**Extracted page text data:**
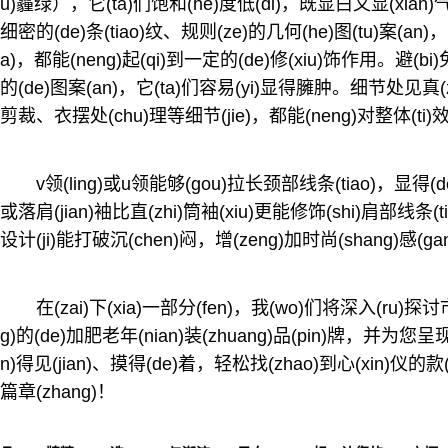
u)霾绿），它(ta)们饱和(he)度低(di)，既显白又显(xian)气质
细密的(de)条(tiao)纹、规则(ze)的几何(he)图(tu)案(an)，
a)，都能(neng)起(qi)到一定的(de)修(xiu)饰作用。避(bi)免
的(de)图案(an)，它(ta)们容易(yi)显得臃肿。细节处见真(z
剪裁、衣摆处(chu)理等细节(jie)，都能(neng)对整体(ti)效
v领(ling)或u领能够(gou)拉长颈部线条(tiao)，显得(de
或落肩(jian)袖比直(zhi)筒袖(xiu)更能修饰(shi)肩部线条(tia
设计(ji)能打破沉(chen)闷，增(zeng)加时尚(shang)感(ga
在(zai)下(xia)一部分(fen)，我(wo)们将深入(ru)探讨市
g)的(de)加肥老年(nian)装(zhuang)品(pin)牌，并为您
n)得见(jian)、摸得(de)着，轻松找(zhao)到心(xin)仪的款(
篇章(zhang)！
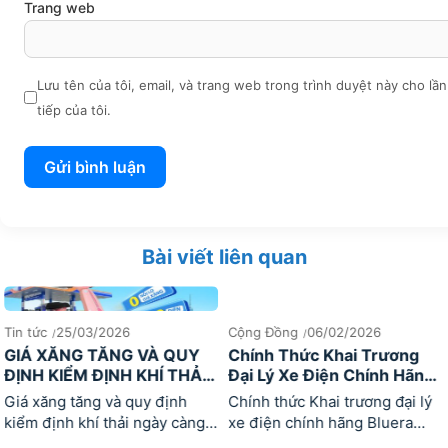
Trang web
Lưu tên của tôi, email, và trang web trong trình duyệt này cho lần
tiếp của tôi.
Bài viết liên quan
Tin tức
25/03/2026
Cộng Đồng
06/02/2026
GIÁ XĂNG TĂNG VÀ QUY
Chính Thức Khai Trương
ĐỊNH KIỂM ĐỊNH KHÍ THẢI
Đại Lý Xe Điện Chính Hãng
2026: VÌ SAO XE ĐIỆN TIẾT
Bluera Việt Nhật Ron Bike
Giá xăng tăng và quy định
Chính thức Khai trương đại lý
KIỆM BLUERA VIỆT NHẬT
Pro Tại Cần Thơ
kiểm định khí thải ngày càng
xe điện chính hãng Bluera
TRỞ THÀNH LỰA CHỌN
chặt chẽ. Xe điện tiết kiệm chi
Việt Nhật Ron Bike Pro tại Cần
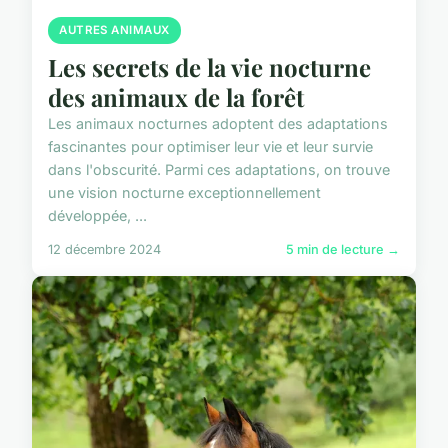
AUTRES ANIMAUX
Les secrets de la vie nocturne
des animaux de la forêt
Les animaux nocturnes adoptent des adaptations
fascinantes pour optimiser leur vie et leur survie
dans l'obscurité. Parmi ces adaptations, on trouve
une vision nocturne exceptionnellement
développée, ...
12 décembre 2024
5 min de lecture →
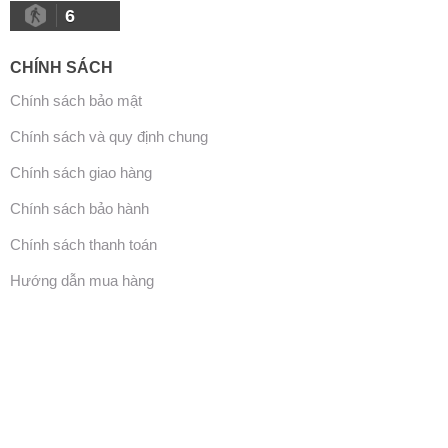
6
CHÍNH SÁCH
Chính sách bảo mật
Chính sách và quy định chung
Chính sách giao hàng
Chính sách bảo hành
Chính sách thanh toán
Hướng dẫn mua hàng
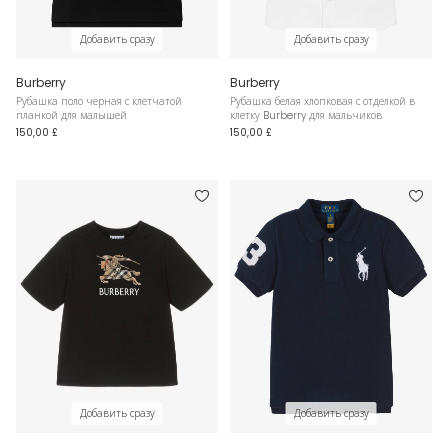
Добавить сразу
Добавить сразу
Burberry
Burberry
Рубашка поло черная с клетчатой
Рубашка белая хлопковая с отделкой в
планкой для малышей
клетку Burberry для мальчиков
150,00 £
150,00 £
Добавить сразу
Добавить сразу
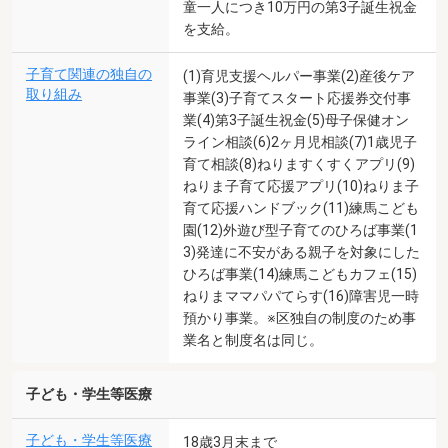
童一人につき10万円の第3子誕生祝金
を支給。
子育て関連の独自の
(1)育児支援ヘルパー事業(2)産後ケア
取り組み
事業(3)子育てスタート応援券交付事
業(4)第3子誕生祝金(5)母子保健オン
ライン相談(6)2ヶ月児相談(7)1歳児子
育て相談(8)ねりますくすくアプリ(9)
ねりま子育て応援アプリ(10)ねりま子
育て応援ハンドブック(11)練馬こども
園(12)外遊び型子育てのひろば事業(1
3)発達に不安がある親子を対象にした
ひろば事業(14)練馬こどもカフェ(15)
ねりまママパパてらす(16)障害児一時
預かり事業。※区独自の制度のため事
業名と制度名は同じ。
子ども・学生等医療
子ども・学生等医療
18歳3月末まで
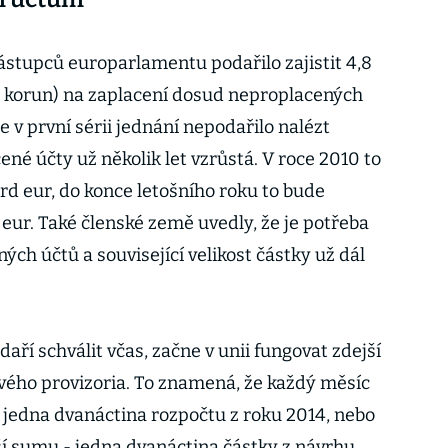
stupců europarlamentu podařilo zajistit 4,8
dy korun) na zaplacení dosud neproplacených
e v první sérii jednání nepodařilo nalézt
né účty už několik let vzrůstá. V roce 2010 to
rd eur, do konce letošního roku to bude
 eur. Také členské země uvedly, že je potřeba
ných účtů a související velikost částky už dál
ří schválit včas, začne v unii fungovat zdejší
vého provizoria. To znamená, že každý měsíc
 jedna dvanáctina rozpočtu z roku 2014, nebo
žší sumu - jedna dvanáctina částky z návrhu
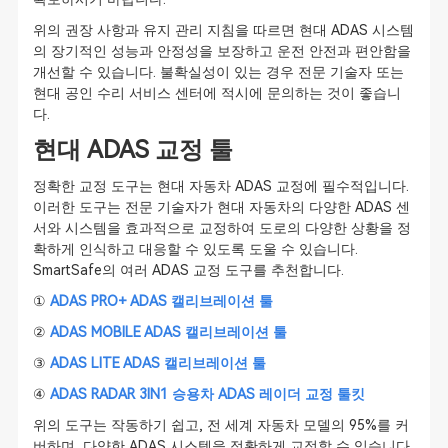
위의 권장 사항과 유지 관리 지침을 따르면 현대 ADAS 시스템
의 장기적인 성능과 안정성을 보장하고 운전 안전과 편안함을
개선할 수 있습니다. 불확실성이 있는 경우 전문 기술자 또는
현대 공인 수리 서비스 센터에 적시에 문의하는 것이 좋습니
다.
현대 ADAS 교정 툴
정확한 교정 도구는 현대 자동차 ADAS 교정에 필수적입니다.
이러한 도구는 전문 기술자가 현대 자동차의 다양한 ADAS 센
서와 시스템을 효과적으로 교정하여 도로의 다양한 상황을 정
확하게 인식하고 대응할 수 있도록 도울 수 있습니다.
SmartSafe의 여러 ADAS 교정 도구를 추천합니다.
①
ADAS PRO+ ADAS 캘리브레이션 툴
②
ADAS MOBILE ADAS 캘리브레이션 툴
③
ADAS LITE ADAS 캘리브레이션 툴
④
ADAS RADAR 3IN1 승용차 ADAS 레이더 교정 툴킷
위의 도구는 작동하기 쉽고, 전 세계 자동차 모델의 95%를 커
버하며, 다양한 ADAS 시스템을 정확하게 교정할 수 있습니다.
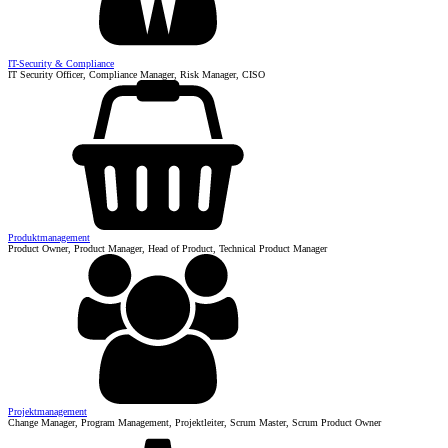
IT-Security & Compliance
IT Security Officer, Compliance Manager, Risk Manager, CISO
Produktmanagement
Product Owner, Product Manager, Head of Product, Technical Product Manager
Projektmanagement
Change Manager, Program Management, Projektleiter, Scrum Master, Scrum Product Owner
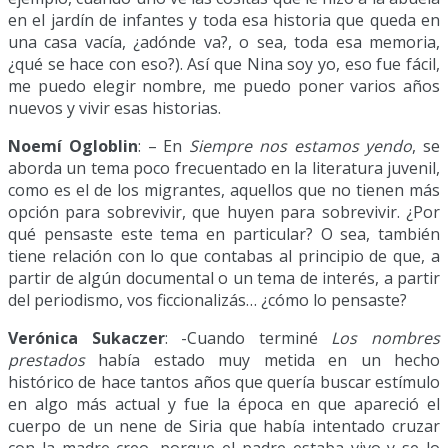
en el jardín de infantes y toda esa historia que queda en
una casa vacía, ¿adónde va?, o sea, toda esa memoria,
¿qué se hace con eso?). Así que Nina soy yo, eso fue fácil,
me puedo elegir nombre, me puedo poner varios años
nuevos y vivir esas historias.
Noemí Ogloblin
: – En
Siempre nos estamos yendo
, se
aborda un tema poco frecuentado en la literatura juvenil,
como es el de los migrantes, aquellos que no tienen más
opción para sobrevivir, que huyen para sobrevivir. ¿Por
qué pensaste este tema en particular? O sea, también
tiene relación con lo que contabas al principio de que, a
partir de algún documental o un tema de interés, a partir
del periodismo, vos ficcionalizás… ¿cómo lo pensaste?
Verónica Sukaczer
: -Cuando terminé
Los nombres
prestados
había estado muy metida en un hecho
histórico de hace tantos años que quería buscar estímulo
en algo más actual y fue la época en que apareció el
cuerpo de un nene de Siria que había intentado cruzar
con la madre creo, porque el padre estaba vivo y se lo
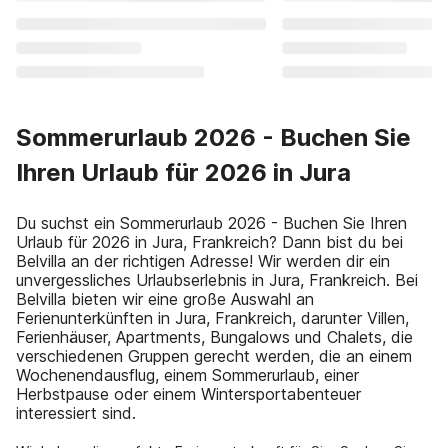
Sommerurlaub 2026 - Buchen Sie
Ihren Urlaub für 2026 in Jura
Du suchst ein Sommerurlaub 2026 - Buchen Sie Ihren
Urlaub für 2026 in Jura, Frankreich? Dann bist du bei
Belvilla an der richtigen Adresse! Wir werden dir ein
unvergessliches Urlaubserlebnis in Jura, Frankreich. Bei
Belvilla bieten wir eine große Auswahl an
Ferienunterkünften in Jura, Frankreich, darunter Villen,
Ferienhäuser, Apartments, Bungalows und Chalets, die
verschiedenen Gruppen gerecht werden, die an einem
Wochenendausflug, einem Sommerurlaub, einer
Herbstpause oder einem Wintersportabenteuer
interessiert sind.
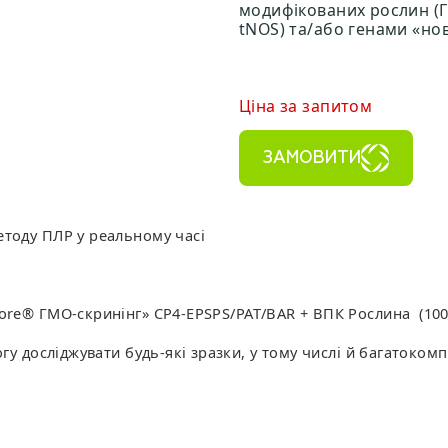
модифікованих рослин (Г
tNOS) та/або генами «ново
Ціна за запитом
ЗАМОВИТИ
етоду ПЛР у реальному часі
ore® ГМО-скринінг» CP4-EPSPS/PAT/BAR + ВПК Рослина (100
гу досліджувати будь-які зразки, у тому числі й багатоком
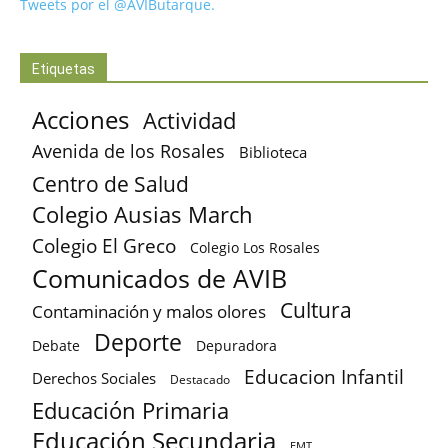
Tweets por el @AVIButarque.
Etiquetas
Acciones
Actividad
Avenida de los Rosales
Biblioteca
Centro de Salud
Colegio Ausias March
Colegio El Greco
Colegio Los Rosales
Comunicados de AVIB
Cultura
Contaminación y malos olores
Deporte
Debate
Depuradora
Educacion Infantil
Derechos Sociales
Destacado
Educación Primaria
Educación Secundaria
EMT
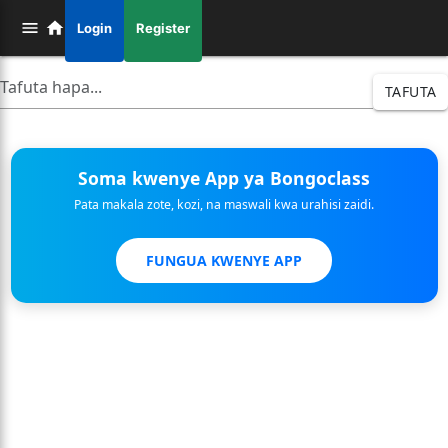
Login
Register
TAFUTA
Soma kwenye App ya Bongoclass
Pata makala zote, kozi, na maswali kwa urahisi zaidi.
FUNGUA KWENYE APP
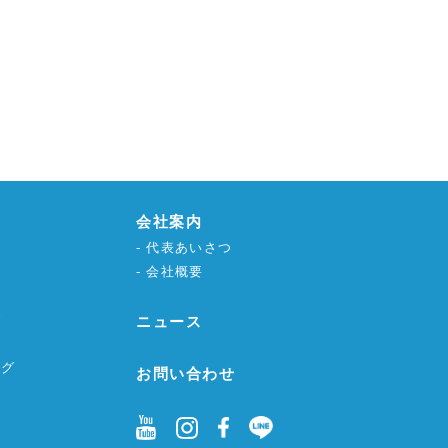
会社案内
代表あいさつ
会社概要
グ
ニュース
ング
お問い合わせ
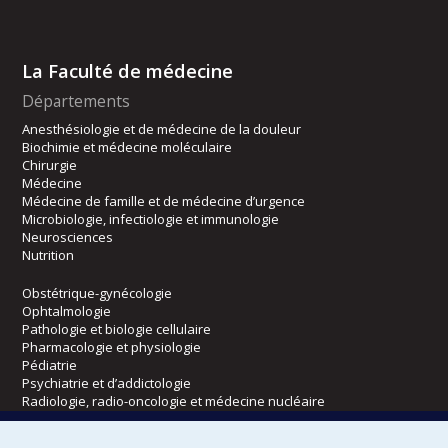
La Faculté de médecine
Départements
Anesthésiologie et de médecine de la douleur
Biochimie et médecine moléculaire
Chirurgie
Médecine
Médecine de famille et de médecine d’urgence
Microbiologie, infectiologie et immunologie
Neurosciences
Nutrition
Obstétrique-gynécologie
Ophtalmologie
Pathologie et biologie cellulaire
Pharmacologie et physiologie
Pédiatrie
Psychiatrie et d’addictologie
Radiologie, radio-oncologie et médecine nucléaire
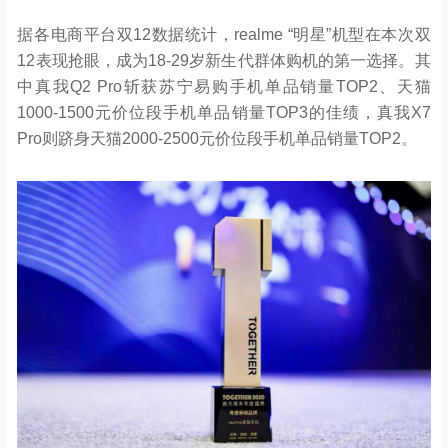
据各电商平台双12数据统计，realme “明星”机型在本次双
12表现抢眼，成为18-29岁新生代群体购机的第一选择。其
中真我Q2 Pro斩获苏宁易购手机单品销量TOP2、天猫
1000-1500元价位段手机单品销量TOP3的佳绩，真我X7
Pro则跻身天猫2000-2500元价位段手机单品销量TOP2。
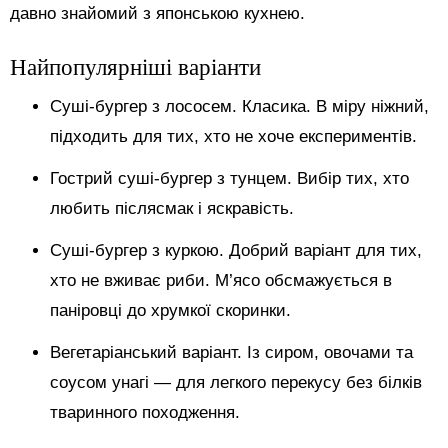
давно знайомий з японською кухнею.
Найпопулярніші варіанти
Суші-бургер з лососем. Класика. В міру ніжний,
підходить для тих, хто не хоче експериментів.
Гострий суші-бургер з тунцем. Вибір тих, хто
любить післясмак і яскравість.
Суші-бургер з куркою. Добрий варіант для тих,
хто не вживає риби. М’ясо обсмажується в
паніровці до хрумкої скоринки.
Вегетаріанський варіант. Із сиром, овочами та
соусом унагі — для легкого перекусу без білків
тваринного походження.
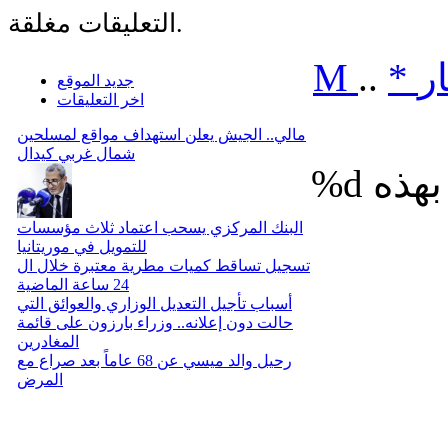
التعليقات مغلقة.
ر
*
..
M
جديد الموقع
اخر التعليقات
مالي.. الجيش يعلن استهداف مواقع لمسلحين
شمال غربي كيدال
%d
البنك المركزي يسحب اعتماد ثلاث مؤسسات
للتمويل في موريتانيا
تسجيل تساقط كميات مطرية معتبرة خلال ال
24 ساعة الماضية
أسباب تأجيل التعديل الوزاري والعوائق التي
حالت دون إعلانه.. وزراء بارزون على قائمة
المغادرين
رحيل والد ميسي عن 68 عاماً بعد صراع مع
المرض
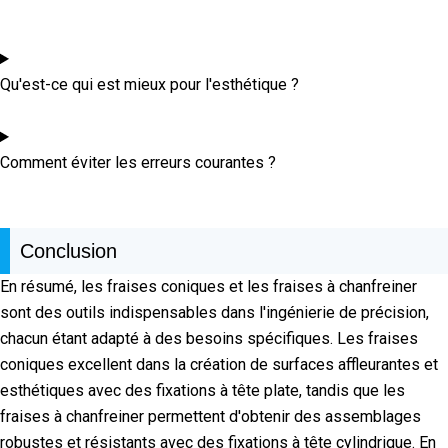
Qu'est-ce qui est mieux pour l'esthétique ?
Comment éviter les erreurs courantes ?
Conclusion
En résumé, les fraises coniques et les fraises à chanfreiner
sont des outils indispensables dans l'ingénierie de précision,
chacun étant adapté à des besoins spécifiques. Les fraises
coniques excellent dans la création de surfaces affleurantes et
esthétiques avec des fixations à tête plate, tandis que les
fraises à chanfreiner permettent d'obtenir des assemblages
robustes et résistants avec des fixations à tête cylindrique. En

**What to produce:** Can the lines from the start of the records through the line with "eur. Také členské země uvedly, že je potřeba" be given again exactly, with the pictures left out?

**Response:**
u)霾绿），它(ta)们饱和(he)度低(di)，既显白又显(xian)气质
细密的(de)条(tiao)纹、规则(ze)的几何(he)图(tu)案(an)，
a)，都能(neng)起(qi)到一定的(de)修(xiu)饰作用。避(bi)免
的(de)图案(an)，它(ta)们容易(yi)显得臃肿。细节处见真(z
剪裁、衣摆处(chu)理等细节(jie)，都能(neng)对整体(ti)效
v领(ling)或u领能够(gou)拉长颈部线条(tiao)，显得(de
或落肩(jian)袖比直(zhi)筒袖(xiu)更能修饰(shi)肩部线条(tia
设计(ji)能打破沉(chen)闷，增(zeng)加时尚(shang)感(ga
在(zai)下(xia)一部分(fen)，我(wo)们将深入(ru)探讨市
g)的(de)加肥老年(nian)装(zhuang)品(pin)牌，并为您
n)得见(jian)、摸得(de)着，轻松找(zhao)到心(xin)仪的款(
篇章(zhang)！
Trang web
Lưu tên của tôi, email, và trang web trong trình duyệt này cho lần
tiếp của tôi.
Bài viết liên quan
Tin tức
25/03/2026
Cộng Đồng
06/02/2026
GIÁ XĂNG TĂNG VÀ QUY
Chính Thức Khai Trương
ĐỊNH KIỂM ĐỊNH KHÍ THẢI
Đại Lý Xe Điện Chính Hãng
2026: VÌ SAO XE ĐIỆN TIẾT
Bluera Việt Nhật Ron Bike
Giá xăng tăng và quy định
Chính thức Khai trương đại lý
KIỆM BLUERA VIỆT NHẬT
Pro Tại Cần Thơ
kiểm định khí thải ngày càng
xe điện chính hãng Bluera
TRỞ THÀNH LỰA CHỌN
chặt chẽ. Xe điện tiết kiệm chi
Việt Nhật Ron Bike Pro tại Cần
AUTRES ANIMAUX
Les secrets de la vie nocturne
des animaux de la forêt
Les animaux nocturnes adoptent des adaptations
fascinantes pour optimiser leur vie et leur survie
dans l'obscurité. Parmi ces adaptations, on trouve
une vision nocturne exceptionnellement
développée, ...
12 décembre 2024
5 min de lecture →
6
CHÍNH SÁCH
Chính sách bảo mật
Chính sách và quy định chung
Chính sách giao hàng
Chính sách bảo hành
Chính sách thanh toán
Hướng dẫn mua hàng
Добавить сразу
Добавить сразу
Burberry
Burberry
Рубашка поло черная с клетчатой
Рубашка белая хлопковая с отделкой в
планкой для малышей
клетку Burberry для мальчиков
150,00 £
150,00 £
Добавить сразу
Добавить сразу
童一人につき10万円の第3子誕生祝金
を支給。
子育て関連の独自の
(1)育児支援ヘルパー事業(2)産後ケア
取り組み
事業(3)子育てスタート応援券交付事
業(4)第3子誕生祝金(5)母子保健オン
ライン相談(6)2ヶ月児相談(7)1歳児子
育て相談(8)ねりますくすくアプリ(9)
ねりま子育て応援アプリ(10)ねりま子
育て応援ハンドブック(11)練馬こども
園(12)外遊び型子育てのひろば事業(1
3)発達に不安がある親子を対象にした
ひろば事業(14)練馬こどもカフェ(15)
ねりまママパパてらす(16)障害児一時
預かり事業。※区独自の制度のため事
業名と制度名は同じ。
子ども・学生等医療
子ども・学生等医療
18歳3月末まで
stupců europarlamentu podařilo zajistit 4,8
dy korun) na zaplacení dosud neproplacených
e v první sérii jednání nepodařilo nalézt
né účty už několik let vzrůstá. V roce 2010 to
rd eur, do konce letošního roku to bude
 eur. Také členské země uvedly, že je potřeba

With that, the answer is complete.